“You ready?” I ask her as I grab my wrinkled pile of articles off the dinged-up coffee table.
I’m not sure I’m ready, but she nods and puts the half-eaten bowl of ice cream down, nervously pulling her worn yellow notebook out of her bag. She hesitates before holding it out to me, crossing over some invisible line as she lets go of it.
I open to the first page. Her neat, even cursive pulls me in, making me forget she’s reading my articles as I’m instantly drawn closer to the hidden parts of her, the secret pieces of Marley that make their way into every single fairy tale.
One story is about identical twins feeding a gaggle of ducks at the pond. More and more ducks come, until they are both swept away, flying high above the pond and the park and the cemetery.
Another is about a young girl who plants pink flowers that won’t stop growing, until one day they turn into a whole person: a flower reflection of the girl.
Marley’s stories are so good they make me want to lean over and snatch my lame articles back from her.
“Marley,” I say. She peers at me over the top of one of the articles, her eyes wide, questioning. I hold up her notebook. “You have to share these with more people than just me. Kids would go crazy for these stories.”
She shimmies up on the couch, eager, her nervous energy bubbling over. “You really think so?”
I nod, looking down at the page in front of me, where there’s a doodle of the flower girl from her story. “Absolutely.”
“Yours are great too,” she says, holding up the article she’s reading. “I don’t even like sports, and you actually manage to make it interesting. These player profiles you did are my favorite. I feel like I really know Sam after reading this,” she adds, Sam’s black-and-white picture staring at me from the top of the pile. “You make them more than just stats. That’s what you should use for your internship application.”
I laugh, relieved that she doesn’t hate them. She’s silent for a long moment, staring at the yellow notebook in my hands.
“People will like them?” she asks softly.
Our eyes lock.
“They’re gonna love them,” I say, meaning it.
She looks past me to the French doors, the moonlight reflecting off the glass. “Do you want to go outside?” she asks as she tugs at her collar.
I know how she feels. The room seems to have contracted around us, filled to the brim with that still-unnamed feeling swirling between us.
“Sure,” I say, and I grab a thick, quilted blanket from my room.
We head to the backyard and lie down on the blanket, gazing up at the ceiling of stars. Her hand brushes lightly against mine, and the night comes alive. Everything brighter. Everything buzzing.

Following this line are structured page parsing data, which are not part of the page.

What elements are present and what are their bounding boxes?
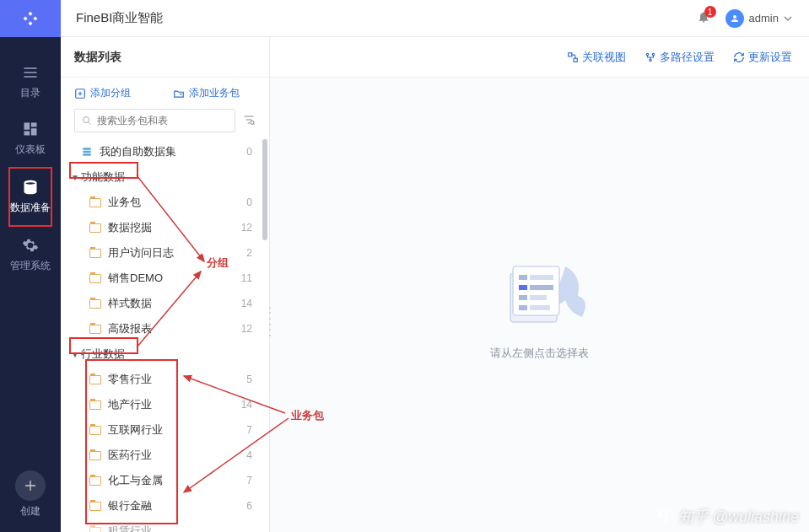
nav-admin[interactable]: 管理系统 [8, 227, 52, 283]
folder-icon [89, 527, 103, 533]
svg-rect-11 [530, 275, 553, 280]
tree-item[interactable]: 银行金融6 [61, 493, 269, 519]
svg-rect-14 [519, 295, 527, 300]
create-button[interactable] [15, 470, 46, 501]
tree-item[interactable]: 互联网行业7 [61, 417, 269, 443]
username: admin [749, 12, 779, 24]
add-group-button[interactable]: 添加分组 [74, 86, 131, 100]
filter-icon[interactable] [242, 113, 256, 129]
main-area: 关联视图 多路径设置 更新设置 [270, 37, 809, 532]
svg-point-1 [84, 117, 89, 123]
folder-icon [89, 375, 103, 384]
folder-icon [89, 325, 103, 334]
svg-rect-15 [530, 295, 547, 300]
search-input[interactable] [74, 109, 235, 132]
tree-item[interactable]: 销售DEMO11 [61, 266, 269, 291]
empty-text: 请从左侧点击选择表 [490, 346, 589, 361]
logo[interactable] [0, 0, 61, 37]
folder-icon [89, 400, 103, 410]
tree-item[interactable]: 零售行业5 [61, 367, 269, 392]
tree-item[interactable]: 租赁行业 [61, 519, 269, 532]
drag-handle[interactable] [267, 305, 272, 339]
tree-group-function[interactable]: ▼ 功能数据 [61, 164, 269, 190]
svg-rect-12 [519, 285, 527, 290]
update-settings-button[interactable]: 更新设置 [733, 50, 792, 65]
folder-icon [89, 451, 103, 460]
folder-icon [89, 274, 103, 283]
dataset-icon [81, 146, 94, 158]
create-label: 创建 [20, 504, 40, 519]
avatar-icon [725, 9, 744, 28]
tree-item[interactable]: 数据挖掘12 [61, 215, 269, 240]
topbar: FineBI商业智能 1 admin [0, 0, 809, 37]
folder-icon [89, 198, 103, 207]
svg-point-7 [650, 59, 651, 61]
svg-point-6 [652, 53, 654, 55]
tree-item[interactable]: 用户访问日志2 [61, 240, 269, 266]
folder-icon [89, 249, 103, 258]
tree-item[interactable]: 化工与金属7 [61, 468, 269, 493]
annotation-label-package: 业务包 [291, 408, 324, 423]
tree-item[interactable]: 地产行业14 [61, 392, 269, 417]
tree-item[interactable]: 样式数据14 [61, 291, 269, 316]
search-icon [82, 116, 92, 126]
empty-illustration [489, 250, 591, 334]
sidenav: 目录 仪表板 数据准备 管理系统 创建 [0, 37, 61, 532]
relation-view-button[interactable]: 关联视图 [567, 50, 626, 65]
panel-title: 数据列表 [74, 50, 121, 65]
tree-group-industry[interactable]: ▼ 行业数据 [61, 341, 269, 367]
empty-state: 请从左侧点击选择表 [270, 78, 809, 532]
tree-item[interactable]: 医药行业4 [61, 443, 269, 468]
tree-self-dataset[interactable]: 我的自助数据集 0 [61, 139, 269, 164]
folder-icon [89, 223, 103, 233]
data-tree: 我的自助数据集 0 ▼ 功能数据 业务包0 数据挖掘12 用户访问日志2 销售D… [61, 139, 269, 532]
svg-rect-3 [569, 52, 572, 56]
tree-item[interactable]: 业务包0 [61, 190, 269, 215]
svg-rect-16 [519, 305, 527, 310]
svg-rect-10 [519, 275, 527, 280]
annotation-label-group: 分组 [207, 255, 229, 271]
folder-icon [89, 299, 103, 309]
folder-icon [89, 426, 103, 435]
app-title: FineBI商业智能 [61, 10, 697, 26]
notification-badge: 1 [704, 6, 716, 18]
user-menu[interactable]: admin [725, 9, 792, 28]
nav-dashboard[interactable]: 仪表板 [8, 110, 52, 167]
svg-rect-13 [530, 285, 553, 290]
nav-data-prep[interactable]: 数据准备 [8, 167, 52, 227]
svg-point-5 [646, 53, 648, 55]
nav-directory[interactable]: 目录 [8, 54, 52, 110]
svg-rect-17 [530, 305, 550, 310]
svg-rect-4 [574, 58, 577, 62]
watermark: 知乎 @wuliashine [655, 507, 799, 527]
data-list-panel: 数据列表 添加分组 添加业务包 我的自助 [61, 37, 270, 532]
notification-bell[interactable]: 1 [697, 10, 710, 26]
chevron-down-icon [784, 14, 792, 23]
tree-item[interactable]: 高级报表12 [61, 316, 269, 341]
multipath-button[interactable]: 多路径设置 [645, 50, 715, 65]
folder-icon [89, 502, 103, 511]
folder-icon [89, 476, 103, 486]
add-package-button[interactable]: 添加业务包 [173, 86, 240, 100]
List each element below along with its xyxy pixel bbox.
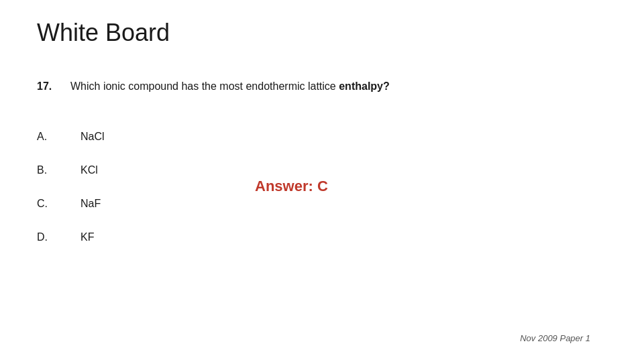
option-letter-d: D. bbox=[37, 231, 60, 243]
option-value-a: NaCl bbox=[80, 131, 105, 143]
page-title: White Board bbox=[37, 19, 170, 47]
option-letter-c: C. bbox=[37, 198, 60, 210]
question-block: 17. Which ionic compound has the most en… bbox=[37, 79, 607, 94]
option-letter-a: A. bbox=[37, 131, 60, 143]
option-value-c: NaF bbox=[80, 198, 101, 210]
option-letter-b: B. bbox=[37, 164, 60, 176]
option-value-d: KF bbox=[80, 231, 94, 243]
question-number: 17. bbox=[37, 79, 57, 94]
option-row-b: B. KCl bbox=[37, 164, 105, 176]
option-row-d: D. KF bbox=[37, 231, 105, 243]
option-value-b: KCl bbox=[80, 164, 98, 176]
answer-label: Answer: C bbox=[255, 178, 328, 195]
options-block: A. NaCl B. KCl C. NaF D. KF bbox=[37, 131, 105, 265]
source-label: Nov 2009 Paper 1 bbox=[520, 333, 590, 343]
option-row-a: A. NaCl bbox=[37, 131, 105, 143]
option-row-c: C. NaF bbox=[37, 198, 105, 210]
question-body: Which ionic compound has the most endoth… bbox=[70, 79, 390, 94]
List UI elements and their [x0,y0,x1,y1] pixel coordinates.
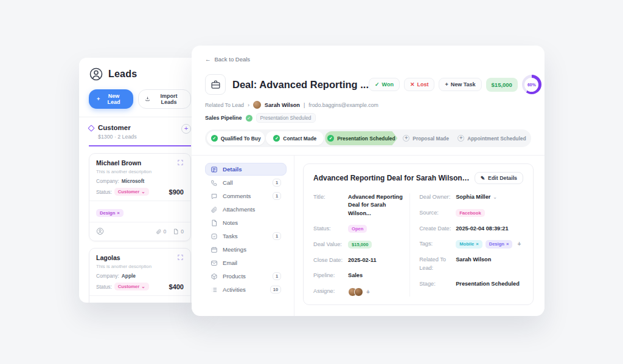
tags-label: Tags: [419,240,456,249]
related-lead-email: frodo.baggins@example.com [308,102,378,108]
import-leads-button[interactable]: Import Leads [138,89,191,109]
create-date-value: 2025-02-04 08:39:21 [456,225,508,233]
add-lead-to-group-button[interactable]: + [181,124,191,134]
add-assignee-button[interactable]: + [366,289,370,295]
tab-activities[interactable]: Activities 10 [205,283,287,296]
check-icon: ✓ [327,135,334,142]
tab-notes[interactable]: Notes [205,216,287,229]
lost-button[interactable]: ✕ Lost [404,78,435,91]
new-task-button[interactable]: + New Task [439,78,481,91]
edit-details-button[interactable]: ✎ Edit Details [475,172,523,184]
expand-icon[interactable] [177,254,184,261]
deal-tab-menu: Details Call 1 Comments 1 Attachments No… [192,156,294,316]
assignee-label: Assigne: [313,287,348,296]
back-to-deals-link[interactable]: ← Back to Deals [192,46,545,69]
deal-owner-value[interactable]: Sophia Miller⌄ [456,193,497,201]
related-lead-name[interactable]: Sarah Wilson [265,102,300,108]
tab-email[interactable]: Email [205,256,287,269]
tab-comments[interactable]: Comments 1 [205,190,287,202]
plus-circle-icon: + [403,135,409,142]
status-badge[interactable]: Customer ⌄ [114,283,149,290]
status-badge[interactable]: Open [348,225,367,233]
title-value: Advanced Reporting Deal for Sarah Wilson… [348,193,409,218]
sales-pipeline-label: Sales Pipeline [205,115,242,121]
remove-tag-icon[interactable]: × [506,241,509,247]
current-stage-tag: Presentation Sheduled [256,113,316,123]
tag-badge[interactable]: Mobile × [456,240,482,248]
divider [79,117,201,117]
chevron-down-icon: ⌄ [493,194,497,200]
lead-card[interactable]: Michael Brown This is another descriptio… [89,153,191,241]
calendar-icon [211,246,218,253]
avatar [253,101,261,109]
expand-icon[interactable] [177,159,184,166]
assignee-icon[interactable] [96,227,104,235]
check-icon: ✓ [273,135,280,142]
group-header-customer: Customer $1300 · 2 Leads + [89,124,191,146]
status-label: Status: [313,225,348,233]
download-icon [145,96,150,102]
avatar [354,287,363,297]
phone-icon [211,179,218,187]
divider [89,295,190,296]
plus-circle-icon: + [458,135,464,142]
stage-presentation-scheduled[interactable]: ✓ Presentation Scheduled [325,131,397,145]
company-label: Company: [96,273,119,279]
close-date-value: 2025-02-11 [348,256,377,264]
chevron-down-icon: ⌄ [141,284,145,289]
tag-badge[interactable]: Design × [486,240,513,248]
tab-meetings[interactable]: Meetings [205,243,287,256]
new-lead-button[interactable]: + New Lead [89,89,133,109]
tab-call[interactable]: Call 1 [205,176,287,189]
won-button[interactable]: ✓ Won [369,78,400,91]
details-left-column: Title: Advanced Reporting Deal for Sarah… [313,193,409,297]
deal-title: Deal: Advanced Reporting ... [232,79,369,91]
remove-tag-icon[interactable]: × [117,210,119,216]
stage-appointment-scheduled[interactable]: + Appointment Scheduled [454,131,529,145]
stage-qualified-to-buy[interactable]: ✓ Qualified To Buy [207,131,265,145]
chevron-right-icon: › [248,102,249,108]
stage-proposal-made[interactable]: + Proposal Made [399,131,453,145]
edit-icon: ✎ [481,175,485,181]
tag-badge[interactable]: Design × [96,209,124,217]
leads-panel: Leads + New Lead Import Leads Customer $… [79,58,201,303]
paperclip-icon [211,206,218,213]
cross-icon: ✕ [410,81,415,88]
status-badge[interactable]: Customer ⌄ [114,188,149,196]
list-icon [211,286,218,294]
lead-description: This is another description [96,169,184,174]
chevron-down-icon: ⌄ [141,189,145,194]
pipeline-stage-bar: ✓ Qualified To Buy ✓ Contact Made ✓ Pres… [205,129,531,147]
check-icon: ✓ [246,115,252,122]
count-badge: 10 [270,286,281,294]
tab-details[interactable]: Details [205,163,287,176]
company-value: Apple [122,273,136,279]
deal-owner-label: Deal Owner: [419,193,456,202]
remove-tag-icon[interactable]: × [476,241,478,247]
lead-name: Michael Brown [96,159,141,167]
note-icon [211,219,218,227]
lead-card[interactable]: Lagolas This is another description Comp… [89,248,191,303]
comment-icon [211,193,218,200]
details-heading: Advanced Reporting Deal for Sarah Wilson… [313,174,470,182]
leads-header: Leads [89,67,191,81]
stage-label: Stage: [419,280,456,289]
add-tag-button[interactable]: + [517,241,521,247]
stage-contact-made[interactable]: ✓ Contact Made [266,131,324,145]
group-name: Customer [98,124,137,131]
tab-attachments[interactable]: Attachments [205,203,287,216]
stage-value: Presentation Scheduled [456,280,520,288]
related-to-lead-label: Related To Lead: [419,256,456,273]
deal-value-badge: $15,000 [348,241,372,249]
count-badge: 1 [273,272,281,280]
deal-value-badge: $15,000 [486,78,518,92]
details-card: Advanced Reporting Deal for Sarah Wilson… [303,163,534,305]
deal-detail-panel: ← Back to Deals Deal: Advanced Reporting… [192,46,545,316]
company-value: Microsoft [122,178,144,184]
envelope-icon [211,259,218,267]
tab-tasks[interactable]: Tasks 1 [205,230,287,242]
tab-products[interactable]: Products 1 [205,270,287,283]
back-arrow-icon: ← [205,56,211,63]
leads-title: Leads [108,69,137,80]
related-to-lead-value: Sarah Wilson [456,256,491,264]
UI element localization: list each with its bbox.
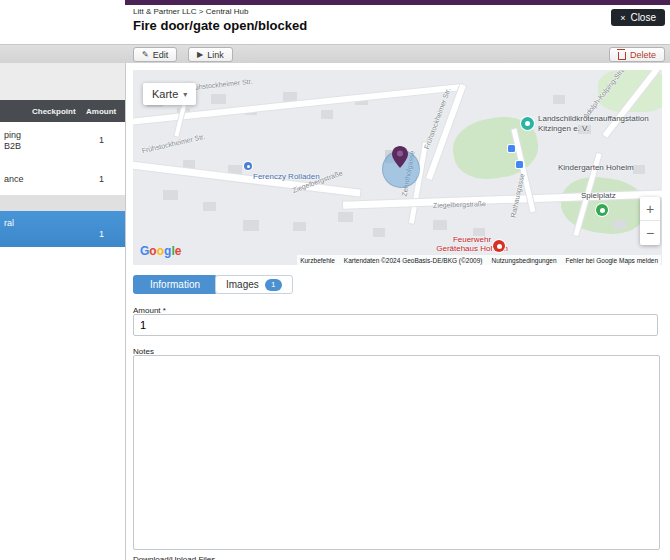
fire-station-icon[interactable] bbox=[493, 240, 505, 252]
row-amount: 1 bbox=[99, 135, 104, 145]
map-data-text: Kartendaten ©2024 GeoBasis-DE/BKG (©2009… bbox=[344, 257, 483, 264]
row-label: B2B bbox=[4, 141, 21, 151]
map-attribution: Kurzbefehle Kartendaten ©2024 GeoBasis-D… bbox=[297, 255, 661, 265]
poi-label-playground[interactable]: Spielplatz bbox=[581, 191, 616, 201]
sidebar-section-divider bbox=[0, 195, 125, 211]
transit-stop-icon[interactable] bbox=[508, 145, 515, 152]
turtle-sanctuary-icon[interactable] bbox=[521, 117, 534, 130]
link-arrow-icon: ▶ bbox=[197, 50, 203, 59]
zoom-control: + − bbox=[640, 197, 660, 245]
row-label: ral bbox=[4, 218, 14, 228]
delete-button[interactable]: Delete bbox=[609, 47, 665, 62]
column-amount: Amount bbox=[86, 107, 116, 116]
chevron-down-icon: ▾ bbox=[183, 90, 187, 99]
amount-input[interactable] bbox=[133, 314, 658, 336]
link-button[interactable]: ▶ Link bbox=[188, 47, 233, 62]
checkpoint-row[interactable]: ance 1 bbox=[0, 163, 125, 196]
checkpoint-table-header: Checkpoint Amount bbox=[0, 100, 125, 122]
google-letter: o bbox=[157, 244, 164, 258]
transit-stop-icon[interactable] bbox=[516, 161, 523, 168]
poi-label-turtle-sanctuary[interactable]: Landschildkrötenauffangstation Kitzingen… bbox=[538, 114, 662, 134]
close-button[interactable]: × Close bbox=[611, 9, 665, 26]
next-section-label-clipped: Download/Upload Files bbox=[133, 555, 215, 560]
zoom-out-button[interactable]: − bbox=[640, 220, 660, 244]
row-label: ping bbox=[4, 130, 21, 140]
page-title: Fire door/gate open/blocked bbox=[133, 18, 307, 33]
pencil-icon: ✎ bbox=[142, 50, 149, 59]
breadcrumb: Litt & Partner LLC > Central Hub bbox=[133, 7, 248, 16]
row-amount: 1 bbox=[99, 229, 104, 239]
keyboard-shortcuts-link[interactable]: Kurzbefehle bbox=[300, 257, 335, 264]
notes-textarea[interactable] bbox=[133, 355, 660, 550]
toolbar: ✎ Edit ▶ Link Delete bbox=[0, 44, 670, 65]
sidebar-empty-area bbox=[0, 247, 125, 560]
tab-images-label: Images bbox=[226, 279, 259, 290]
playground-icon[interactable] bbox=[596, 204, 608, 216]
google-letter: G bbox=[140, 244, 149, 258]
close-label: Close bbox=[630, 12, 656, 23]
app-accent-bar bbox=[125, 0, 670, 5]
row-amount: 1 bbox=[99, 174, 104, 184]
delete-label: Delete bbox=[630, 50, 656, 60]
link-label: Link bbox=[207, 50, 224, 60]
google-letter: e bbox=[175, 244, 182, 258]
checkpoint-sidebar: Checkpoint Amount ping B2B 1 ance 1 ral … bbox=[0, 63, 126, 560]
map-pin-icon[interactable] bbox=[392, 146, 408, 168]
detail-panel: Frühstockheimer Str. Frühstockheimer Str… bbox=[126, 63, 670, 560]
poi-label-kindergarten[interactable]: Kindergarten Hoheim bbox=[558, 163, 634, 173]
close-icon: × bbox=[620, 13, 625, 23]
trash-icon bbox=[618, 52, 626, 60]
edit-button[interactable]: ✎ Edit bbox=[133, 47, 177, 62]
checkpoint-row[interactable]: ping B2B 1 bbox=[0, 122, 125, 164]
edit-label: Edit bbox=[153, 50, 169, 60]
report-error-link[interactable]: Fehler bei Google Maps melden bbox=[566, 257, 659, 264]
checkpoint-row-selected[interactable]: ral 1 bbox=[0, 211, 125, 248]
google-logo[interactable]: Google bbox=[140, 244, 181, 258]
business-icon[interactable] bbox=[244, 162, 252, 170]
tab-images[interactable]: Images 1 bbox=[215, 275, 293, 294]
column-checkpoint: Checkpoint bbox=[32, 107, 76, 116]
row-label: ance bbox=[4, 174, 24, 184]
tab-information[interactable]: Information bbox=[133, 275, 217, 294]
images-count-badge: 1 bbox=[265, 279, 282, 291]
poi-label-business[interactable]: Ferenczy Rolladen bbox=[253, 172, 320, 182]
tab-information-label: Information bbox=[150, 279, 200, 290]
map-type-label: Karte bbox=[152, 88, 178, 100]
map-canvas[interactable]: Frühstockheimer Str. Frühstockheimer Str… bbox=[133, 70, 662, 265]
zoom-in-button[interactable]: + bbox=[640, 197, 660, 220]
google-letter: o bbox=[149, 244, 156, 258]
map-type-button[interactable]: Karte ▾ bbox=[143, 83, 196, 105]
terms-link[interactable]: Nutzungsbedingungen bbox=[491, 257, 556, 264]
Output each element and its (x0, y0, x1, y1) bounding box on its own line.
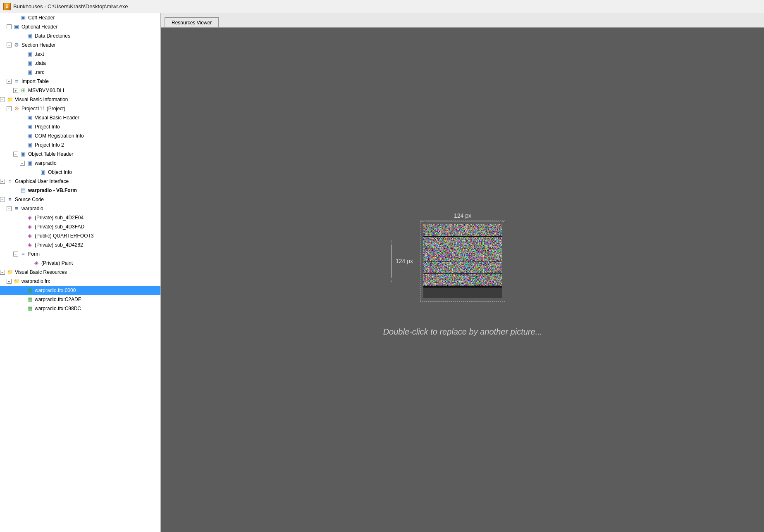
tree-label-data-directories: Data Directories (35, 33, 70, 39)
tab-bar: Resources Viewer (161, 13, 764, 28)
tree-label-optional-header: Optional Header (21, 24, 57, 30)
tree-panel[interactable]: ▣Coff Header−▣Optional Header▣Data Direc… (0, 13, 161, 532)
title-bar: B Bunkhouses - C:\Users\Krash\Desktop\ml… (0, 0, 764, 13)
main-container: ▣Coff Header−▣Optional Header▣Data Direc… (0, 13, 764, 532)
tree-item-section-header[interactable]: −⚙Section Header (0, 40, 160, 50)
tree-label-com-reg: COM Registration Info (35, 133, 84, 139)
tree-item-optional-header[interactable]: −▣Optional Header (0, 22, 160, 31)
tree-item-vb-header[interactable]: ▣Visual Basic Header (0, 113, 160, 122)
tree-label-project-info: Project Info (35, 124, 60, 130)
tree-item-object-info[interactable]: ▣Object Info (0, 168, 160, 177)
tree-item-import-table[interactable]: −≡Import Table (0, 77, 160, 86)
tree-item-source-code[interactable]: −≡Source Code (0, 195, 160, 204)
title-text: Bunkhouses - C:\Users\Krash\Desktop\mlwr… (13, 3, 128, 10)
tree-item-warpradio-vbform[interactable]: ▤warpradio - VB.Form (0, 186, 160, 195)
tree-item-data[interactable]: ▣.data (0, 59, 160, 68)
tree-item-data-directories[interactable]: ▣Data Directories (0, 31, 160, 40)
tree-label-paint: (Private) Paint (41, 260, 73, 266)
tree-label-data: .data (35, 60, 46, 66)
tree-item-sub-4d2e04[interactable]: ◈(Private) sub_4D2E04 (0, 213, 160, 222)
tree-label-text: .text (35, 51, 44, 57)
tree-label-frx-0000: warpradio.frx:0000 (35, 287, 76, 293)
tree-item-msvbvm60[interactable]: +⊞MSVBVM60.DLL (0, 86, 160, 95)
noise-image[interactable] (423, 224, 502, 298)
tree-label-warpradio-src: warpradio (21, 206, 43, 211)
app-icon: B (3, 3, 11, 10)
tree-label-sub-4d4282: (Private) sub_4D4282 (35, 242, 83, 248)
tree-item-warpradio-frx[interactable]: −📁warpradio.frx (0, 277, 160, 286)
width-label: 124 px ← → (420, 212, 505, 223)
right-panel: Resources Viewer 124 px ← → (161, 13, 764, 532)
tree-item-vb-resources[interactable]: −📁Visual Basic Resources (0, 268, 160, 277)
tree-label-msvbvm60: MSVBVM60.DLL (28, 88, 66, 93)
hint-text[interactable]: Double-click to replace by another pictu… (383, 327, 542, 337)
tree-label-vb-resources: Visual Basic Resources (15, 269, 67, 275)
viewer-content: 124 px ← → ↑ ↓ 1 (161, 28, 764, 532)
tree-item-project111[interactable]: −⊛Project111 (Project) (0, 104, 160, 113)
height-label: ↑ ↓ 124 px (390, 239, 413, 283)
resources-viewer-tab[interactable]: Resources Viewer (165, 17, 219, 27)
tree-label-coff-header: Coff Header (28, 15, 55, 21)
tree-label-object-info: Object Info (48, 169, 72, 175)
tree-label-vb-header: Visual Basic Header (35, 115, 79, 121)
tree-label-warpradio-obj: warpradio (35, 160, 57, 166)
tree-item-quarterfoot3[interactable]: ◈(Public) QUARTERFOOT3 (0, 231, 160, 240)
tree-item-vb-info[interactable]: −📁Visual Basic Information (0, 95, 160, 104)
tree-item-paint[interactable]: ◈(Private) Paint (0, 259, 160, 268)
tree-label-sub-4d3fad: (Private) sub_4D3FAD (35, 224, 84, 230)
tree-item-sub-4d4282[interactable]: ◈(Private) sub_4D4282 (0, 240, 160, 249)
tree-label-vb-info: Visual Basic Information (15, 97, 68, 102)
tree-item-com-reg[interactable]: ▣COM Registration Info (0, 131, 160, 140)
tree-label-project111: Project111 (Project) (21, 106, 65, 112)
tree-label-frx-c2ade: warpradio.frx:C2ADE (35, 297, 81, 302)
tree-item-coff-header[interactable]: ▣Coff Header (0, 13, 160, 22)
tree-label-form-src: Form (28, 251, 40, 257)
tree-label-warpradio-vbform: warpradio - VB.Form (28, 188, 77, 193)
tree-item-frx-0000[interactable]: ▦warpradio.frx:0000 (0, 286, 160, 295)
tree-label-warpradio-frx: warpradio.frx (21, 278, 50, 284)
tree-label-quarterfoot3: (Public) QUARTERFOOT3 (35, 233, 93, 239)
tree-item-project-info[interactable]: ▣Project Info (0, 122, 160, 131)
tree-label-section-header: Section Header (21, 42, 56, 48)
tree-item-obj-table-header[interactable]: −▣Object Table Header (0, 150, 160, 159)
tree-label-gui: Graphical User Interface (15, 178, 69, 184)
tree-item-form-src[interactable]: −≡Form (0, 249, 160, 259)
tree-item-gui[interactable]: −≡Graphical User Interface (0, 177, 160, 186)
tree-label-sub-4d2e04: (Private) sub_4D2E04 (35, 215, 84, 221)
tree-label-import-table: Import Table (21, 78, 49, 84)
tree-item-frx-c2ade[interactable]: ▦warpradio.frx:C2ADE (0, 295, 160, 304)
tree-label-project-info2: Project Info 2 (35, 142, 64, 148)
tree-label-source-code: Source Code (15, 197, 44, 202)
tree-label-obj-table-header: Object Table Header (28, 151, 73, 157)
tree-label-frx-c98dc: warpradio.frx:C98DC (35, 306, 81, 311)
tree-item-text[interactable]: ▣.text (0, 50, 160, 59)
tree-item-rsrc[interactable]: ▣.rsrc (0, 68, 160, 77)
tree-label-rsrc: .rsrc (35, 69, 44, 75)
image-with-labels: 124 px ← → ↑ ↓ 1 (423, 224, 502, 298)
tree-item-project-info2[interactable]: ▣Project Info 2 (0, 140, 160, 150)
tree-item-sub-4d3fad[interactable]: ◈(Private) sub_4D3FAD (0, 222, 160, 231)
tree-item-warpradio-obj[interactable]: −▣warpradio (0, 159, 160, 168)
tree-item-warpradio-src[interactable]: −≡warpradio (0, 204, 160, 213)
image-preview-container: 124 px ← → ↑ ↓ 1 (383, 224, 542, 337)
tree-item-frx-c98dc[interactable]: ▦warpradio.frx:C98DC (0, 304, 160, 313)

She pulls away to point at the moon, a perfect circle hanging in the sky. “They say people don’t sleep as well when there’s a full moon.”
I study the shining surface, knowing I sure as hell won’t be able to sleep tonight, full moon or not.
“Werewolves?” I ask, and she laughs, nudging my arm.
“I wrote a story about the moon,” she says as the electricity from her touch still hums softly through me. I look over to see her face shining in the faint glow, the pale moonlight outlining her features. “A new story.”
“Tell me.”
“It’s a… love story,” she says hesitantly. “My first one.”
“Then definitely tell me.”
She looks over at me, her eyes dark pools, deep and vulnerable. I push up on my elbow, waiting.
“Okay,” she says finally. “Once upon a time—”
“Why do all stories start like that?” I ask. I don’t want to break the spell, but the question is out before I can stop it.
She smiles. “Not all of them. Only the best ones.”
“That’s the first thing you said to me, remember? Once upon a time.”
We stare at each other for a long moment, an invisible force pulling me closer. I swear I stop breathing. Marley clears her throat and looks away, the pull fading but not disappearing.
“Story,” I say, turning my eyes back up to the moon. “Right. Go on.”
“Once upon a time, there was a girl,” she says.
“I like it already,” I say, encouraging her, and she punches me lightly on the arm, her expression half-amused, half-exasperated. And like I hoped, it spurs her on.
“Every night she walked a path through a dark, dark forest to the base of a beautiful waterfall, and there, she looked to the moon and made her wish,” she says. “It was the same wish every night.”